A friend had double booked so I got a call and hence I`m on my way to the leafy climes of Solihull to see The Manfreds. I`m sure they don`t need introducing but the group formed in 1991 as a reunion of former members of the 1960s-pop group Manfred Mann, however without their eponymous founder Manfred Mann. The Core Theatre is a nice, purpose built venue attached to Solihull Library and there isn`t an empty seat, as tonight`s show has been Sold Out for some time.

The lights dim and onto the stage walk original Manfred Mann members, singer Paul Jones, keyboard player Mike Hugg and guitarist Tom McGuinness, joined by Marcus Cliffe on bass, Simon Currie on saxophone/ flute and Rob Townsend on drums.

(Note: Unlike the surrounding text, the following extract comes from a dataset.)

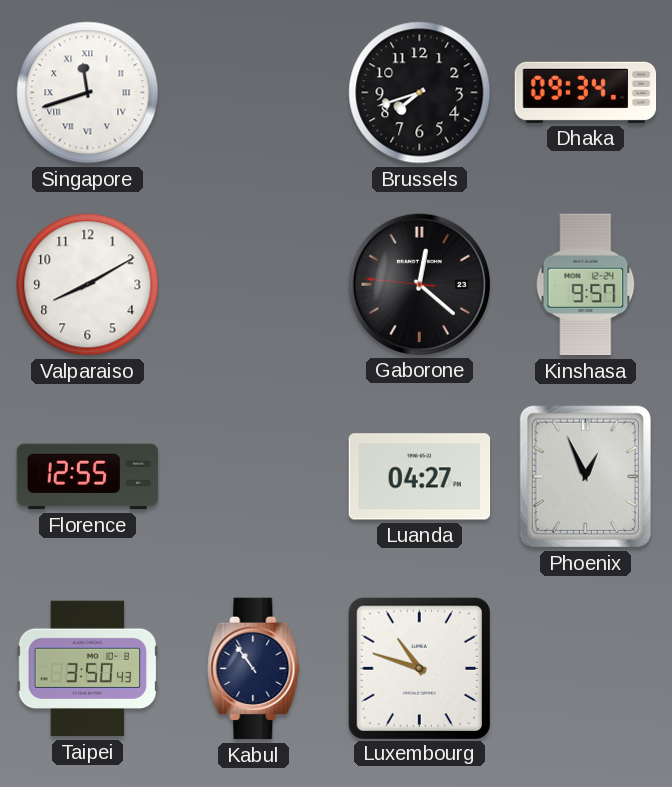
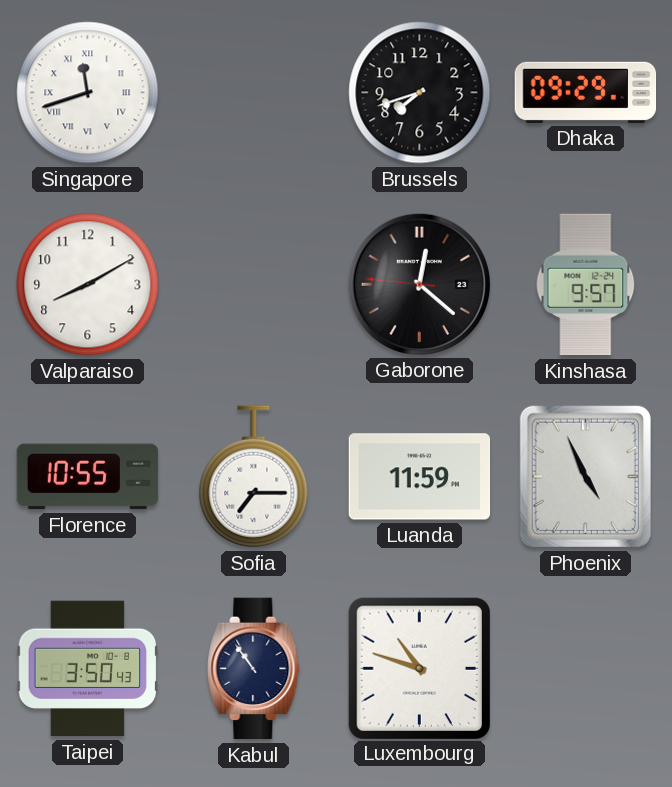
Dhaka: 09:34 -> 09:29
Florence: 12:55 -> 10:55
Sofia: none -> 7:15
Luanda: 04:27 -> 11:59
Phoenix: 12:56 -> 4:56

It`s straight into “The One In The Middle”, “Watermelon Man”, “I`ve Been A Bad, Bad Boy” and Bob Dylan`s “Just Like A Woman” before the Dorian Grey like Paul Jones passes the reigns to Tom McGuinness. Mr McGuinness explains that when Manfred Mann folded he thought he`d have to get, as his Mom said, a proper job but he met up with Hughie Flint and formed McGuinness Flint. They had a few hits so he plays “Malt and Barley Blues” for us.

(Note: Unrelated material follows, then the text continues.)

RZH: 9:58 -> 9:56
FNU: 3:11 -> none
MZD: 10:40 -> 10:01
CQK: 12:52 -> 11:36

Then it`s back into a song made famous by Georgie Fame “Yeh, Yeh” before the guys blow the place apart with the wonderful “Pretty Flamingo.”

“Oh No! Not My Baby”, the Oscar Brown Jr written “Brother Where Are You”, “That’s the Blues” and “Sha-La-La” wrap up the first half of the show.

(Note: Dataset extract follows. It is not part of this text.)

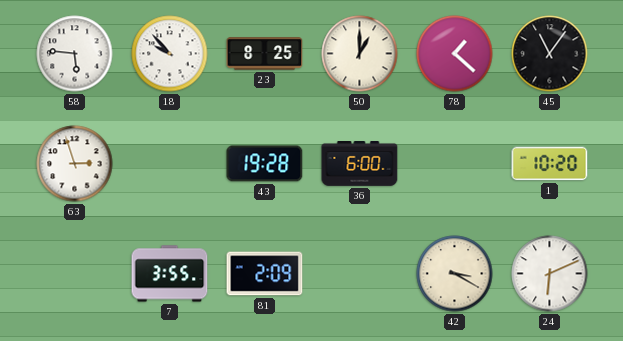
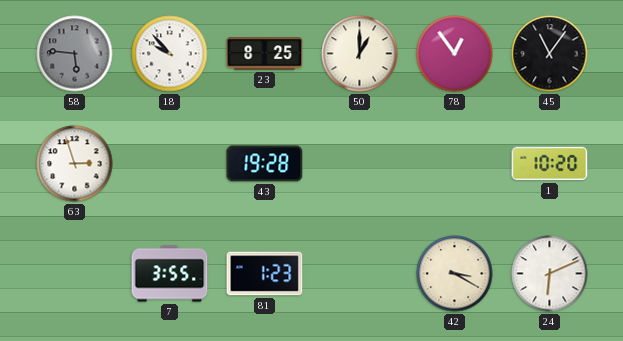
58 dial: white -> grey
78: 1:22 -> 12:54
36: 6:00 -> none
81: 2:09 -> 1:23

There`s no rest for this hard-working troupe as I spot them lined up in the foyer, signing autographs and having selfies taken with adoring fans.

The second half kicks off with just Paul Jones singing a gospel tune before the band join him to play Ray Charles`s “Mary Ann” and then their first single “5-4-3-2-1”

The classic “People Get Ready” is shared before “I’m Your Kingpin” and a track from the band`s latest release called Makin’ Tracks, the first track on the release “Smokestack Lightning” which coincidentally was also the first track on their very first album back in 1964. Paul shares that he occasionally plays the writer Chester Arthur Burnett songs on the radio show he presents but people don`t recognise the name, until he explains that it`s Howlin` Wolf.

The Makin` Tracks tour is built around their new album ‘Makin’ Tracks which was recorded at Paul Weller`s studio and is a mix of Jazz and Blues covers.

Therefore, the guys cover the Crusaders “Put It Where You Want It” followed by their own “Come Tomorrow” before Tom plays another McGuinness Flint hit with “When I`m Dead And Gone” which was kept off the number one spot by Clive Dunn and Grandad!

The show closes out with two of the groups most recognisable songs with “The Mighty Quinn” and “Do Wah Diddy Diddy” and leave the venue to a standing ovation.

The boys return for a final number with “If You Gotta Go, Go Now” a song that was kept off the top [ of the charts by none other than Ken Dodd and Tears.

This was a real cracker of a show, performed by some wonderfully talented musicians, of whom some are now Septuagenarians. If you can catch this tour, it`ll be well worth the effort.

How would I sum it up well maybe Something Old, Something New, Something Borrowed but Something Definitely Blues.